Exercise prompt: Your answer must match the records word for word and contain no pictures.

The records:
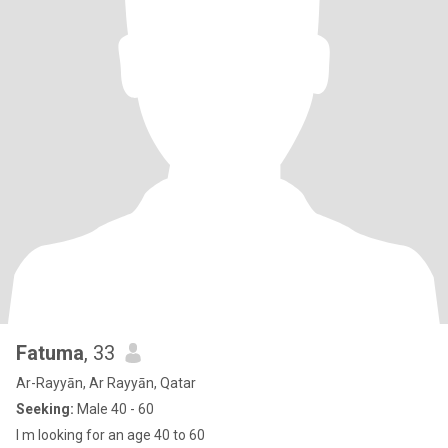
Fatuma
, 33
Ar-Rayyān, Ar Rayyān, Qatar
Seeking:
Male 40 - 60
I m looking for an age 40 to 60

Output of the task:
Fatuma
, 33
Ar-Rayyān, Ar Rayyān, Qatar
Seeking:
Male 40 - 60
I m looking for an age 40 to 60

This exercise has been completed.